The Russian-Georgian “five-day war” in August 2008 did not end the political conflict: It has all the potential to explode into a new armed confrontation any day.

This week, a much-anticipated report by an independent European Union fact-finding commission, of which I was a member, into the origins and causes of this conflict confirmed the common view that the Georgian president, Mikheil Saakashvili, bears responsibility for the outbreak of the war and that Russia is equally responsible by escalating the political pressures that led to the hostilities.

But the report has a major flaw. It fails to thoroughly analyze the decisive role that the United States played before, during and after the conflict. Only a detailed assessment of President George W. Bush’s Georgia policy and its failures can fully explain the outbreak of the war and help the E.U. and President Obama shape new policies toward Russia and Georgia.

At the beginning of his presidency, President Bush in many regards continued the Georgia policy of President Clinton, accepting Georgia’s Western orientation and rejecting Russia’s claim to a sphere of influence in its “near abroad”; supporting Georgia’s aspirations for membership in NATO; and viewing Georgia as important for American and Western security and energy interests.

After 9/11, however, President Bush changed the policy toward Georgia, introducing two elements that developed into serious strategic disadvantages. Mr. Bush not only made Georgia into a partner in the “war on terror,” but he promoted Mr. Saakashvili and Georgia into a centerpiece of his “promotion of democracy.” In Tbilisi in 2005, Mr. Bush proclaimed Mr. Saakashvili’s Georgia “a beacon of liberty.”

Even as President Bush became increasingly aware that he needed the Kremlin’s help in Iran and for other American interests, he was kept a prisoner by this exaggeration of Georgia’s importance for U.S. foreign policy.
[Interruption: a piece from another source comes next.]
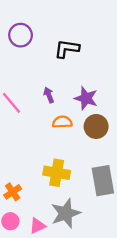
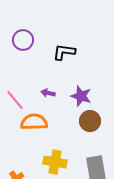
purple arrow: (49, 95) -> (48, 93), turned -56
orange semicircle: (62, 122) -> (34, 122), moved, size x1.5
Senior officials of the Bush administration claim they warned Mr. Saakashvili against using force against Russia. But having invested so much ideological importance in the Georgian president, Mr. Bush couldn’t warn him publicly — or, as it turned out, stop him. Having become so dependent on Mr. Saakashvili’s success, the United States lost the political influence to stop him.

Once the war broke out on the night of Aug. 7, President Bush decided against any U.S. military action, and instead to encourage President Nicolas Sarkozy of France, then holding the E.U. presidency, to seek a cease-fire. That was also a strategic mistake: Only the United States had the political clout to negotiate and enforce a serious peace agreement with Russia.

Mr. Sarkozy deserves credit for stopping the war, but he had to accept onerous Russian conditions. Since then, the E.U. has had to swallow constant Russian violations of the cease-fire agreements. President Bush’s policy failure was thus not doing rather than wrongdoing: not stopping Mr. Saakashvili and not taking the lead in the peace settlement.

Today, with Russia’s refusal to prolong international peacekeeping missions, the only political framework for American political engagement in the conflict is the U.S.-Georgia Strategic Partnership agreement to rebuild Georgia’s military — hardly a vehicle for conflict resolution.

A rethinking of U.S. diplomacy and policy toward Georgia is urgently needed. The Obama administration should follow the E.U. lead and set up its own commission of inquiry — not only to fill in the gaps in the E.U. report, but to prepare the ground for a new, balanced policy toward Georgia that takes into account the “reset” in U.S.-Russian relations.

Georgia is a "beacon of liberty" in the way that Afghanistan is a "beacon of liberty": there are elections, but they are shamelessly rigged in order to deliver Soviet-style results. That is clearly what being a "beacon of liberty" means. Thank God that, with the Bush Administration gone, there will never be any more "beacons of liberty".